相手の方の連絡先が分からないのであれば、まずその連絡先を入手します。弁護士が警察官や検察官に依頼すれば、被害者の方の連絡先を入手できる場合があります。その後、弁護士から被害者の方に連絡を取り、示談の交渉を開始します。
被害者の方の連絡先が分かっているものの、被害者の方が本人同士では会いたくないと言っている場合には、弁護士など第三者を間に入れることで会ってもらえる可能性もあります。
被害者の方と示談金の額や、示談の条件で折り合いがつかない場合には、ある程度こちらの妥協も必要です。示談金の相場というのはあくまでも一般的なものです。それより高い金額を提示されているが、それを支払ってしまえば示談が成立するというようなときは、話し合いを長期化させるよりも支払ってしまった方がよいこともあります。
いずれにせよ、なぜ示談が成立しないかという理由によって、その後示談を成立させられるかどうかが変わってきますので、まずは弁護士に相談してみてください。
捜査中であれば、示談が成立することで不起訴になる可能性がありますので、検察官が処分を決める前に示談を目指すべきです。
検察官が示談を成立させてほしいと考えているようなときは、示談が進むよう被害者の方に働きかけてくれることがあります。そこで、弁護士から検察官に対して、被害者の方を説得してもらうよう交渉することもあります。
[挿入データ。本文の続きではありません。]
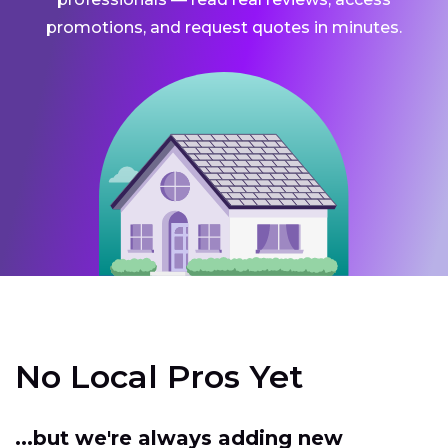
promotions, and request quotes in minutes.
No Local Pros Yet
...but we're always adding new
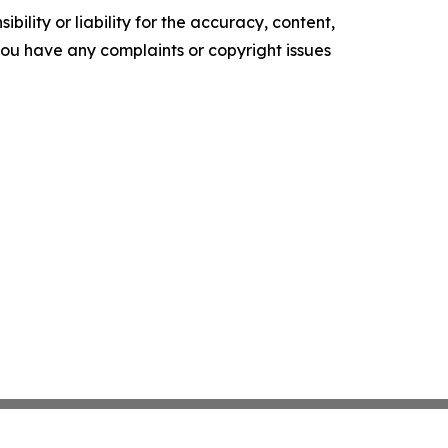
ility or liability for the accuracy, content,
f you have any complaints or copyright issues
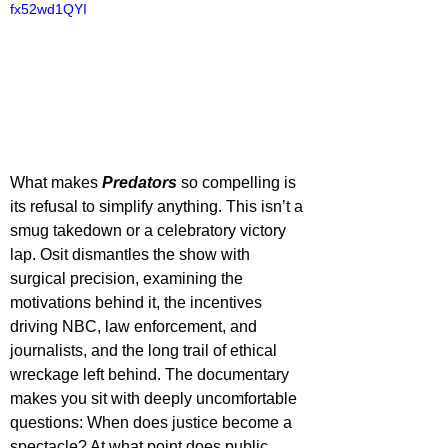
fx52wd1QYI
What makes 
Predators 
so compelling is 
its refusal to simplify anything. This isn’t a 
smug takedown or a celebratory victory 
lap. Osit dismantles the show with 
surgical precision, examining the 
motivations behind it, the incentives 
driving NBC, law enforcement, and 
journalists, and the long trail of ethical 
wreckage left behind. The documentary 
makes you sit with deeply uncomfortable 
questions: When does justice become a 
spectacle? At what point does public 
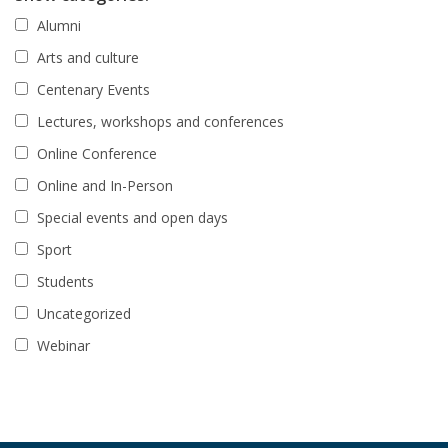
Alumni
Arts and culture
Centenary Events
Lectures, workshops and conferences
Online Conference
Online and In-Person
Special events and open days
Sport
Students
Uncategorized
Webinar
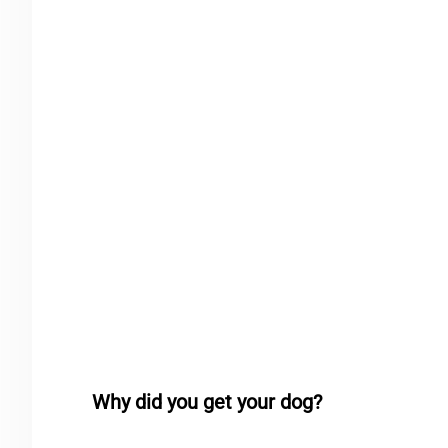
Why did you get your dog?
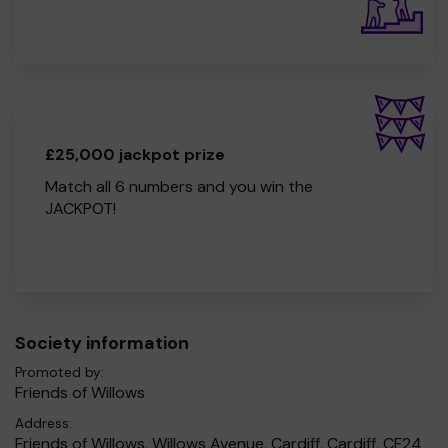
£25,000 jackpot prize
Match all 6 numbers and you win the
JACKPOT!
Society information
Promoted by:
Friends of Willows
Address:
Friends of Willows, Willows Avenue, Cardiff, Cardiff, CF24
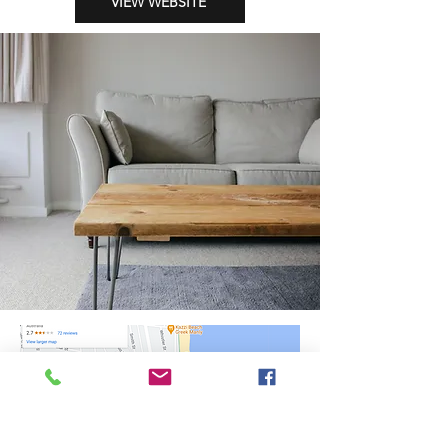
VIEW WEBSITE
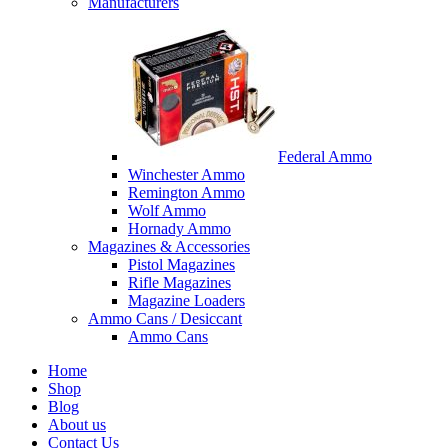
Manufacturers
Federal Ammo
Winchester Ammo
Remington Ammo
Wolf Ammo
Hornady Ammo
Magazines & Accessories
Pistol Magazines
Rifle Magazines
Magazine Loaders
Ammo Cans / Desiccant
Ammo Cans
Home
Shop
Blog
About us
Contact Us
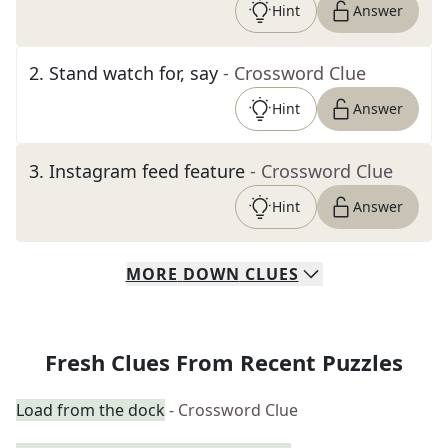
Hint
Answer
2
.
Stand watch for, say
- Crossword Clue
Hint
Answer
3
.
Instagram feed feature
- Crossword Clue
Hint
Answer
MORE
DOWN
CLUES
Fresh Clues From Recent Puzzles
Load from the dock
- Crossword Clue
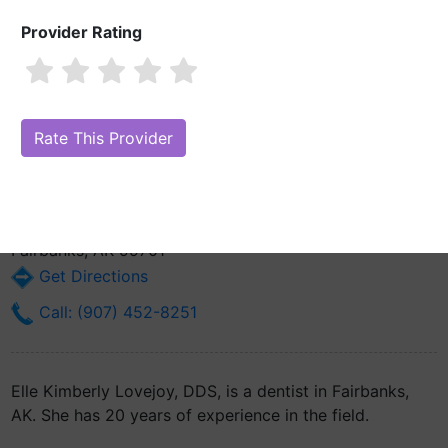
Provider Rating
Elle Kimberly Lovejoy, DDS
Also known as: L. Kimberly Lovejoy
Are you Elle Kimberly Lovejoy, DDS?
Claim Your Free Profile (Manage
Your Online Reputation)
607 Old Steese Hwy Ste C
Fairbanks, AK 99701
Get Directions
Call: (907) 452-8251
Elle Kimberly Lovejoy, DDS, is a dentist in Fairbanks,
AK. She has 20 years of experience in the field.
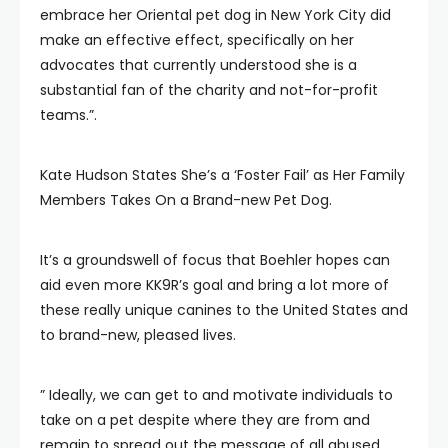
embrace her Oriental pet dog in New York City did
make an effective effect, specifically on her
advocates that currently understood she is a
substantial fan of the charity and not-for-profit
teams.”.
Kate Hudson States She’s a ‘Foster Fail’ as Her Family
Members Takes On a Brand-new Pet Dog.
It’s a groundswell of focus that Boehler hopes can
aid even more KK9R’s goal and bring a lot more of
these really unique canines to the United States and
to brand-new, pleased lives.
” Ideally, we can get to and motivate individuals to
take on a pet despite where they are from and
remain to spread out the message of all abused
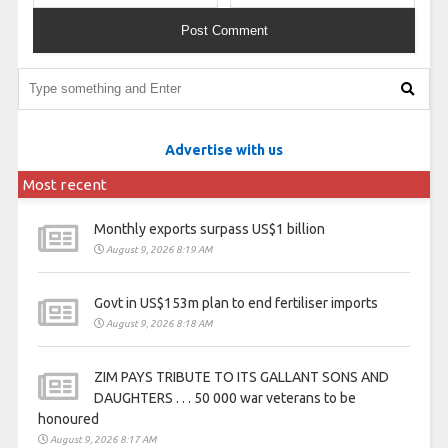
Advertise with us
Most recent
Monthly exports surpass US$1 billion
August 9, 2026 8:19 AM
Govt in US$153m plan to end fertiliser imports
August 9, 2026 8:18 AM
ZIM PAYS TRIBUTE TO ITS GALLANT SONS AND
DAUGHTERS . . . 50 000 war veterans to be
honoured
August 9, 2026 8:17 AM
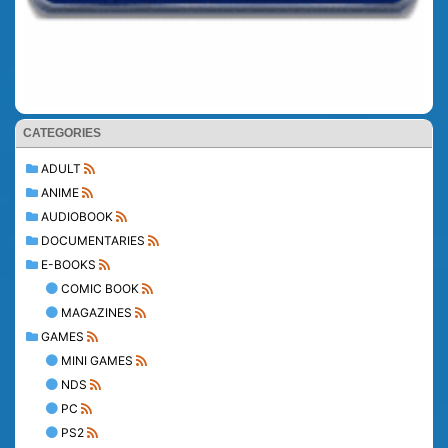
CATEGORIES
ADULT
ANIME
AUDIOBOOK
DOCUMENTARIES
E-BOOKS
COMIC BOOK
MAGAZINES
GAMES
MINI GAMES
NDS
PC
PS2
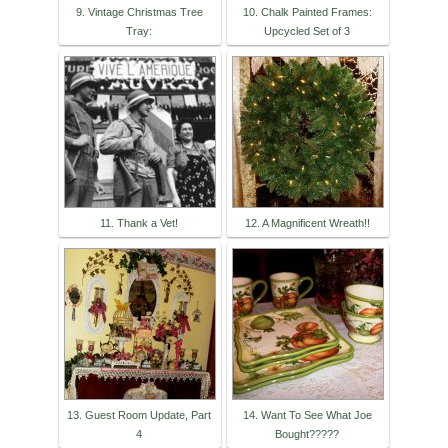
9. Vintage Christmas Tree
10. Chalk Painted Frames:
Tray:
Upcycled Set of 3
11. Thank a Vet!
12. A Magnificent Wreath!!
13. Guest Room Update, Part
14. Want To See What Joe
4
Bought?????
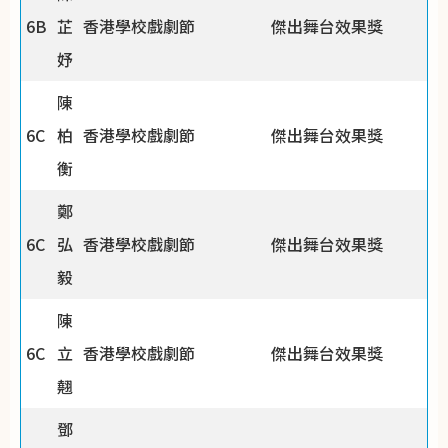
6B
芷
香港學校戲劇節
傑出舞台效果獎
妤
陳
6C
柏
香港學校戲劇節
傑出舞台效果獎
衡
鄭
6C
弘
香港學校戲劇節
傑出舞台效果獎
毅
陳
6C
立
香港學校戲劇節
傑出舞台效果獎
翹
鄧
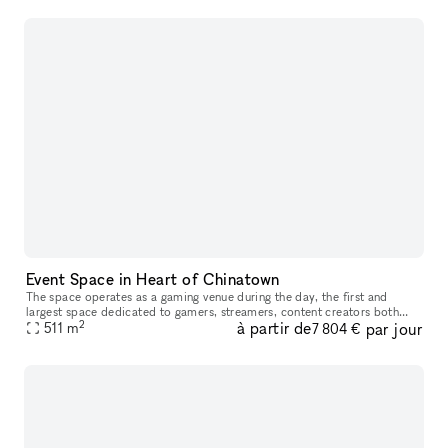
Event Space in Heart of Chinatown
The space operates as a gaming venue during the day, the first and
largest space dedicated to gamers, streamers, content creators both
2
à partir de
par jour
casual & professional. Our goal is to have this rented out by br
511
m
7 804 €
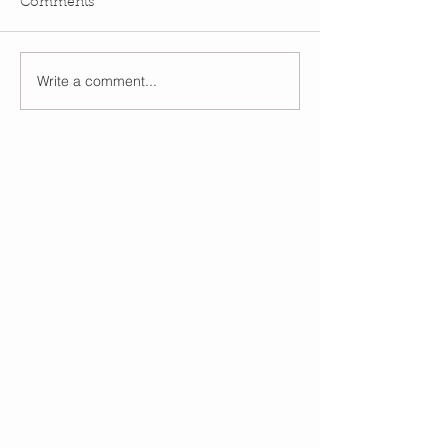
Comments
Write a comment...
被害者の方がこちらの提示した金額では受け取らない、と言っている場合には、こちらが支払える額の示談金を「法務局」というところに預け、被害者の方がいつでも受け取れる状態にすることができます。これを「供託(きょうたく)」といいます。
供託をすると、被害者の方に弁償をしたのと同じ効果が生じさせることができます。
ずっと以前から示談交渉を続けていたけれども、なかなか折り合いがつかずに締結できていないというのであれば、それまでの経過を報告書にして、裁判所に提出します。これにより加害者側は、示談に向けて努力してきたことを裁判所にアピールできます。
一般的に、示談では被害者の方の納得のいく額を支払うことになりますので、被害額よりも大きな額になる場合がほとんどです。最終的に示談を拒否して成立しなかった場合には、多額の示談金を支払わずに済むというメリットがあります。
示談が締結できていないと、結局は被害者の方から「刑事処分を望まない」という意向を示してもらえていませんので、良い刑事処分がもたらされにくくなります。
また、お互いの間ではまだトラブルとして蒸し返される可能性が残っており、場合によっては、被害者の方から民事裁判を起こされるリスクも残ります。
いずれにせよ、示談が成立しない場合には多くのデメリットがありますので、示談が締結できるよう可能な限り努力すべきです。
損害賠償が可能であればした方がよいでしょう。
示談が成立しなかったとしても、損害賠償したということは加害者側にとって良い事情として考慮されます。検察官が損害賠償したことを理由に起訴しないこともありますし、裁判でも被害の弁償をしたことで刑を軽くしてもらえます。
また、一定額を弁償したことで、被害者の方から民事裁判を起こされるリスクを下げることもできます。
告訴が取り消されなければ起訴されてしまいます。しかし、起訴されて終わるわけではなく、そのあとには裁判を受けなければなりません。告訴が取り消されなかったとしても、裁判の途中で示談が締結でき、その中に「今回に限って許す」という意向が示されていれば、執行猶予に大きく近づきます。
親告罪事件で告訴が取り消されなかったとしても、示談をするメリットは大いにあります。